Beth Macy Explores how to Bridge Divides in Families Fractured by Angry Politics
Blog Post
Oct. 28, 2025
At a time when one out of every five American families are divided over politics, journalist and author Beth Macy wonders, had stayed in her hometown of Urbana, Ohio, would she have become a Trump voter like the rest of her family? In her new book, Paper Girl, a Memoir of Home and Family in a Fractured America, Macy deploys her formidable reporting skills to ask a basic question: Did I change? Or did my hometown change?
In her visits home, Macy recounts how a once progressive ex-boyfriend became an angry right-wing conspiracy theorist, and high school reunions marred with fights over QAnon and vaccines. She follows a young man named Silas, who, like her, grew up poor. But whereas Macy had a mother who loved her “roughly but well” and public policies that gave her the opportunity to go to college and move up and out, Silas has none of that.

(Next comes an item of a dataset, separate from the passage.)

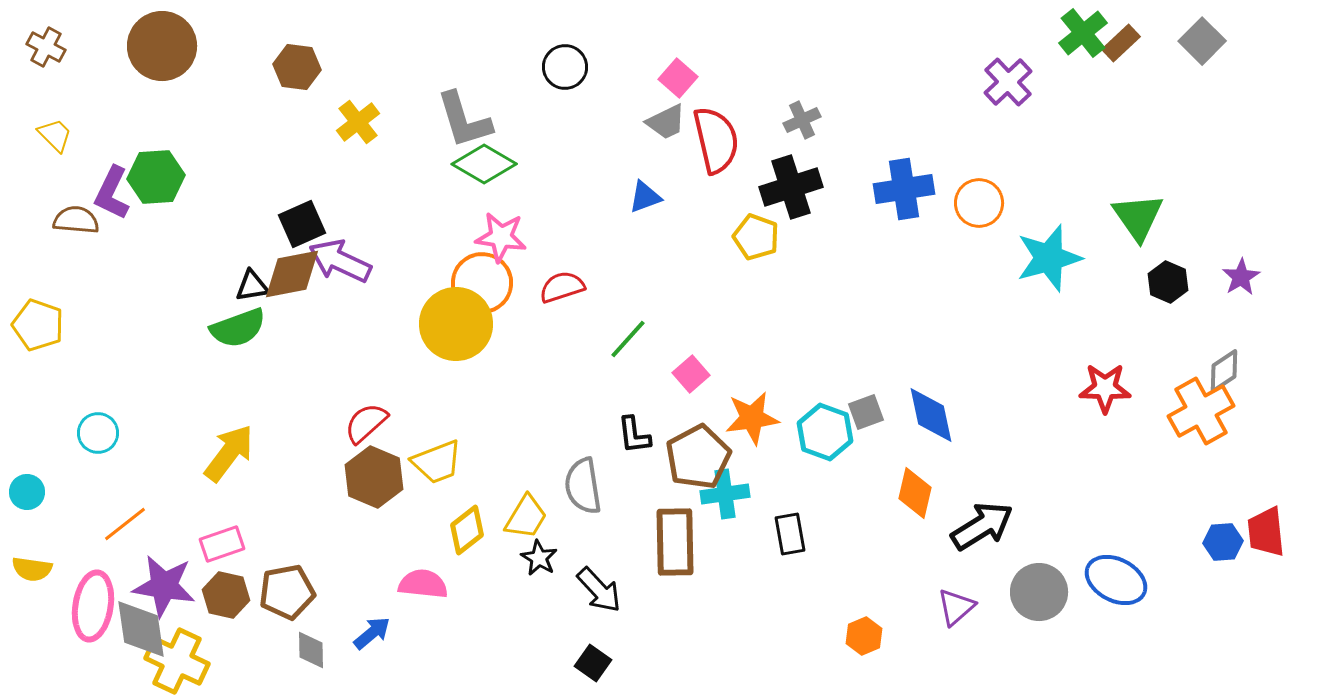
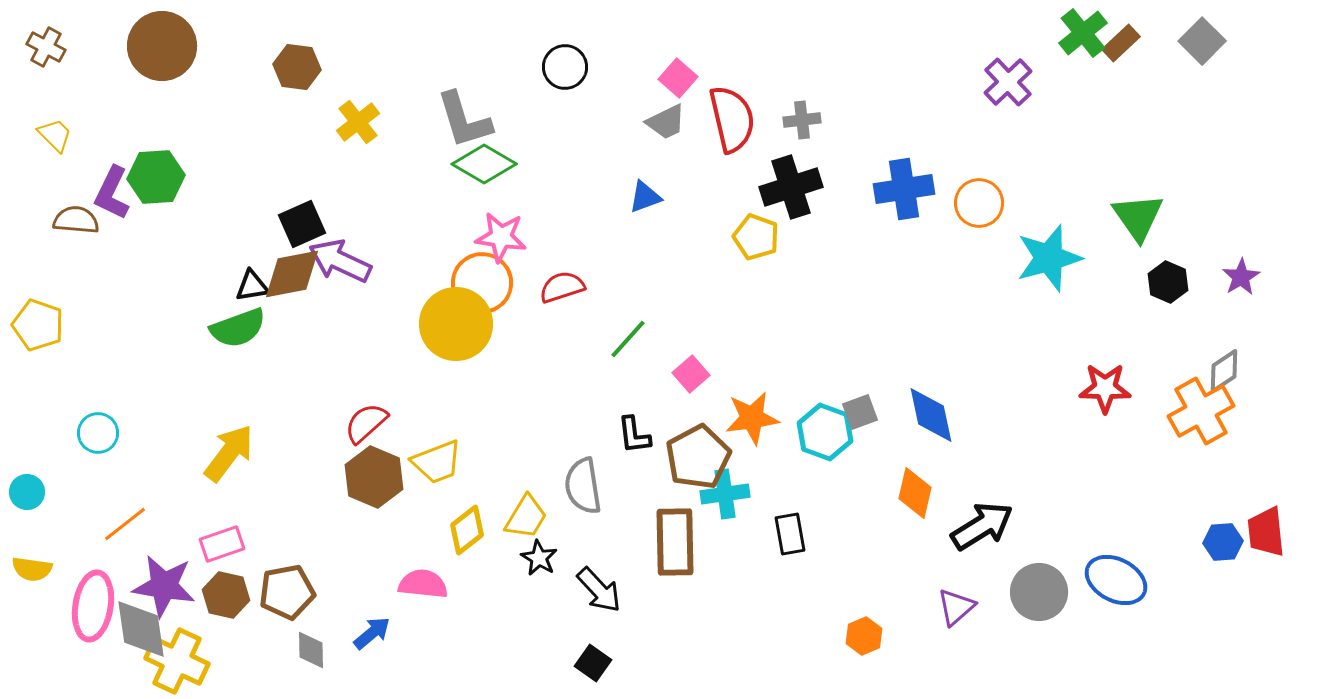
gray cross at (802, 120): rotated 18 degrees clockwise
red semicircle at (716, 140): moved 16 px right, 21 px up
gray square at (866, 412): moved 6 px left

Like many small towns across the country, the middle class in Urbana has been hollowed out. Rural areas, she notes, have lost 48 percent of their jobs since 1970, when free trade policies and globalization sent many of them overseas. In her town, once the stable jobs went, opioid addiction set in. Graduation rates dropped. Foster care tripled. The share of people relying on public nutrition benefits soared.

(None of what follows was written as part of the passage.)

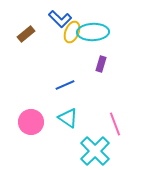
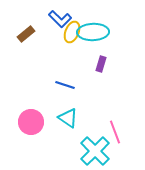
blue line: rotated 42 degrees clockwise
pink line: moved 8 px down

At the same time, the local news crumbled. One study by Northwestern University’s Local News Initiative found that nearly 40 percent of all local U.S. newspapers have disappeared, leaving 50 million Americans with no reliable local news source and subject to the vitriol spewing out of the internet, where lies spread about six times faster than truth.
“How,” one of Macy’s friends asks in the book, “do you love past what you don’t agree with or can’t understand?”
Paper Girl follows Macy’s journey to try to find out.
The following is a transcript of our conversation, lightly edited for length and clarity.
Brigid Schulte: Your book is just beautiful. It’s a heartbreaking portrait of family and divided lives. It’s so of the moment. Let’s start with why—why did you want to write this book and why now?
Beth Macy: As my mother was starting to get sick, she was diagnosed with dementia around 2015, we started going home more. And I just started noticing the changes in my hometown. It wasn't like it hit you over the head. But it was like, “Why are there Confederate flags hanging in a town that once heralded itself as an important stop on the Underground Railroad and has a soldier of a victorious Union soldier in the middle of the town square?”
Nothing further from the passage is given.